• **Task instructions**
Transcribe the following entries word for word; no picture is to appear in the copy.

• **Data excerpts**
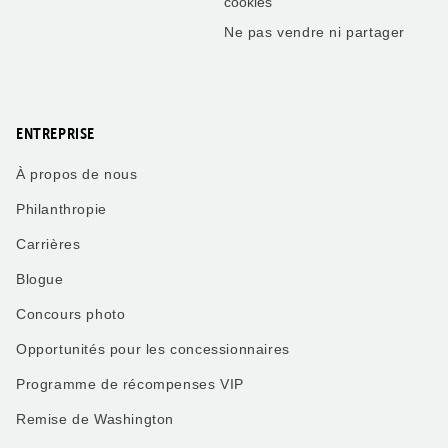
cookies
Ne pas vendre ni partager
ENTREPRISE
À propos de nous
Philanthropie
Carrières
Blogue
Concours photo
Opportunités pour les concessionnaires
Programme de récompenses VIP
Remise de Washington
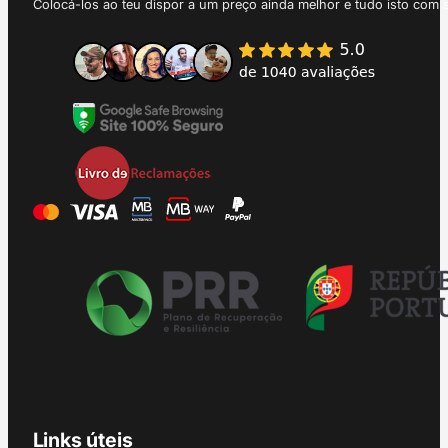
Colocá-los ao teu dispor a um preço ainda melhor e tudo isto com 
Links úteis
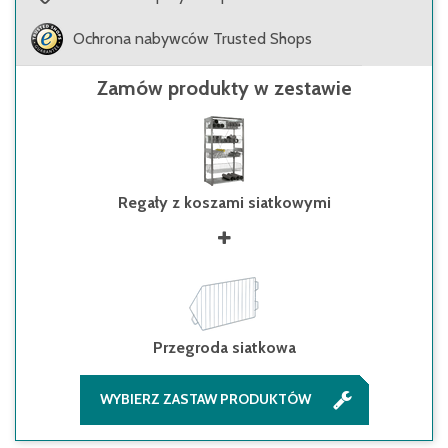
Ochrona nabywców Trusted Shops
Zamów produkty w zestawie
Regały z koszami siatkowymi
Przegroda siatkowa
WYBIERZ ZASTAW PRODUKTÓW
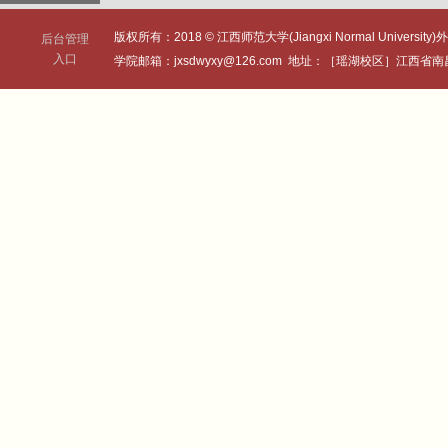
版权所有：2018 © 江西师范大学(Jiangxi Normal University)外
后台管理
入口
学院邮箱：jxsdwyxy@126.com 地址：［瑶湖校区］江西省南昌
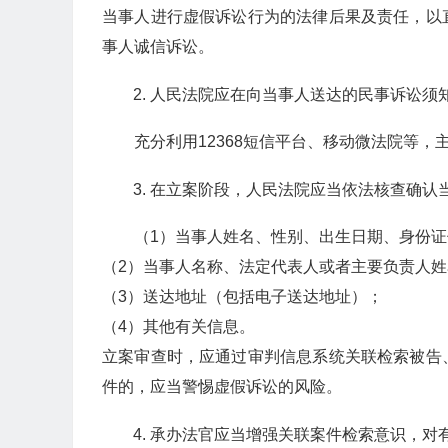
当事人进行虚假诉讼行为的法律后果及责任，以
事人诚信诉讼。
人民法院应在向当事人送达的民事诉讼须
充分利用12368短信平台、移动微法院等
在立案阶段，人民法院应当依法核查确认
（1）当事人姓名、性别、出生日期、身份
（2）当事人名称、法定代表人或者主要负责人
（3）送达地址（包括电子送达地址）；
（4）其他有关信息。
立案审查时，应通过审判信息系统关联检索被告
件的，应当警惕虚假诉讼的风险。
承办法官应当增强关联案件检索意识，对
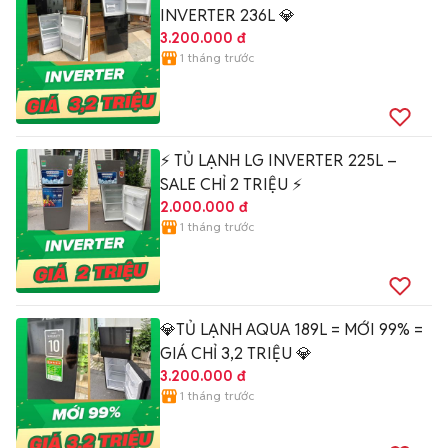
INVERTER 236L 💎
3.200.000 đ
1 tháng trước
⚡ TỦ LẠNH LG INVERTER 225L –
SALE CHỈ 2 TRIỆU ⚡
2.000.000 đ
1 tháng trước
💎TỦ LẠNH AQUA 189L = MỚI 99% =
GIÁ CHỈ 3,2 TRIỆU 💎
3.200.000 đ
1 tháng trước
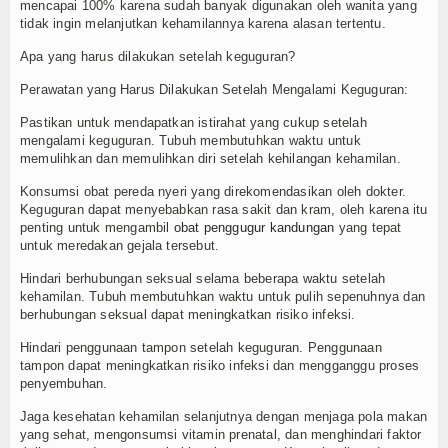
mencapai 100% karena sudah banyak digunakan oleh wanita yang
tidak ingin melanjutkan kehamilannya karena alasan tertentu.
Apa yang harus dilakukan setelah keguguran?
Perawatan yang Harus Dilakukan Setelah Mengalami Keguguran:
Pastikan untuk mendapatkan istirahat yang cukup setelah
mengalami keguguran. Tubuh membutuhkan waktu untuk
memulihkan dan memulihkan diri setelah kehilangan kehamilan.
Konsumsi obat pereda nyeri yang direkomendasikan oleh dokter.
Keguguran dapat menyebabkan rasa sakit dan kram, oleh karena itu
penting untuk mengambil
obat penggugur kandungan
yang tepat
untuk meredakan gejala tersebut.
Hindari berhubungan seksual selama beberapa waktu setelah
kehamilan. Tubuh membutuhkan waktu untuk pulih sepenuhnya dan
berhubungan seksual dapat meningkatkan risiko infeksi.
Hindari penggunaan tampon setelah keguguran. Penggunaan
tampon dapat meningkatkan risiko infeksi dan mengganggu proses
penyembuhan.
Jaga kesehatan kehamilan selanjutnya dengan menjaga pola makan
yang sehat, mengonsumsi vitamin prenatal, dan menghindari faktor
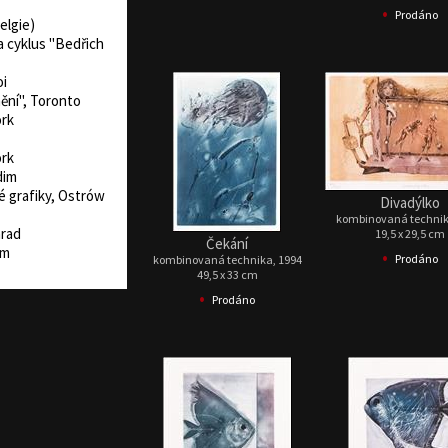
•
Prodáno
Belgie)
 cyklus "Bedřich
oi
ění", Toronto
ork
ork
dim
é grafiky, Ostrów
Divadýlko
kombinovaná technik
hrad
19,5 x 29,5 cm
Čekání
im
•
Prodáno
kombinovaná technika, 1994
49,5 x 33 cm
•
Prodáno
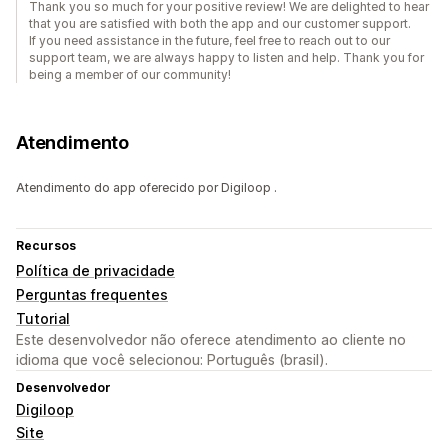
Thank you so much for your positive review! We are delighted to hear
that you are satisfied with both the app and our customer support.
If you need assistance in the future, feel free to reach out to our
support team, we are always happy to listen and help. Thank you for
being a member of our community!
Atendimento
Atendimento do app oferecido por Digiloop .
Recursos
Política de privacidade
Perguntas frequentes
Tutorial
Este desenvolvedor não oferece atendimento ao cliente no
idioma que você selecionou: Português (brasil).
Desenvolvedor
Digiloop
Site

• **Response to this task**
cookies
Ne pas vendre ni partager
ENTREPRISE
À propos de nous
Philanthropie
Carrières
Blogue
Concours photo
Opportunités pour les concessionnaires
Programme de récompenses VIP
Remise de Washington
Colocá-los ao teu dispor a um preço ainda melhor e tudo isto com 
Links úteis
Ochrona nabywców Trusted Shops
Zamów produkty w zestawie
Regały z koszami siatkowymi
Przegroda siatkowa
WYBIERZ ZASTAW PRODUKTÓW
版权所有：2018 © 江西师范大学(Jiangxi Normal University)外
后台管理
入口
学院邮箱：jxsdwyxy@126.com 地址：［瑶湖校区］江西省南昌
当事人进行虚假诉讼行为的法律后果及责任，以
事人诚信诉讼。
人民法院应在向当事人送达的民事诉讼须
充分利用12368短信平台、移动微法院等
在立案阶段，人民法院应当依法核查确认
（1）当事人姓名、性别、出生日期、身份
（2）当事人名称、法定代表人或者主要负责人
（3）送达地址（包括电子送达地址）；
（4）其他有关信息。
立案审查时，应通过审判信息系统关联检索被告
件的，应当警惕虚假诉讼的风险。
承办法官应当增强关联案件检索意识，对
INVERTER 236L 💎
3.200.000 đ
1 tháng trước
⚡ TỦ LẠNH LG INVERTER 225L –
SALE CHỈ 2 TRIỆU ⚡
2.000.000 đ
1 tháng trước
💎TỦ LẠNH AQUA 189L = MỚI 99% =
GIÁ CHỈ 3,2 TRIỆU 💎
3.200.000 đ
1 tháng trước
mencapai 100% karena sudah banyak digunakan oleh wanita yang
tidak ingin melanjutkan kehamilannya karena alasan tertentu.
Apa yang harus dilakukan setelah keguguran?
Perawatan yang Harus Dilakukan Setelah Mengalami Keguguran:
Pastikan untuk mendapatkan istirahat yang cukup setelah
mengalami keguguran. Tubuh membutuhkan waktu untuk
memulihkan dan memulihkan diri setelah kehilangan kehamilan.
Konsumsi obat pereda nyeri yang direkomendasikan oleh dokter.
Keguguran dapat menyebabkan rasa sakit dan kram, oleh karena itu
penting untuk mengambil
obat penggugur kandungan
yang tepat
untuk meredakan gejala tersebut.
Hindari berhubungan seksual selama beberapa waktu setelah
kehamilan. Tubuh membutuhkan waktu untuk pulih sepenuhnya dan
berhubungan seksual dapat meningkatkan risiko infeksi.
Hindari penggunaan tampon setelah keguguran. Penggunaan
tampon dapat meningkatkan risiko infeksi dan mengganggu proses
penyembuhan.
Jaga kesehatan kehamilan selanjutnya dengan menjaga pola makan
yang sehat, mengonsumsi vitamin prenatal, dan menghindari faktor
•
Prodáno
Belgie)
 cyklus "Bedřich
oi
ění", Toronto
ork
ork
dim
é grafiky, Ostrów
Divadýlko
kombinovaná technik
hrad
19,5 x 29,5 cm
Čekání
im
•
Prodáno
kombinovaná technika, 1994
49,5 x 33 cm
•
Prodáno
Thank you so much for your positive review! We are delighted to hear
that you are satisfied with both the app and our customer support.
If you need assistance in the future, feel free to reach out to our
support team, we are always happy to listen and help. Thank you for
being a member of our community!
Atendimento
Atendimento do app oferecido por Digiloop .
Recursos
Política de privacidade
Perguntas frequentes
Tutorial
Este desenvolvedor não oferece atendimento ao cliente no
idioma que você selecionou: Português (brasil).
Desenvolvedor
Digiloop
Site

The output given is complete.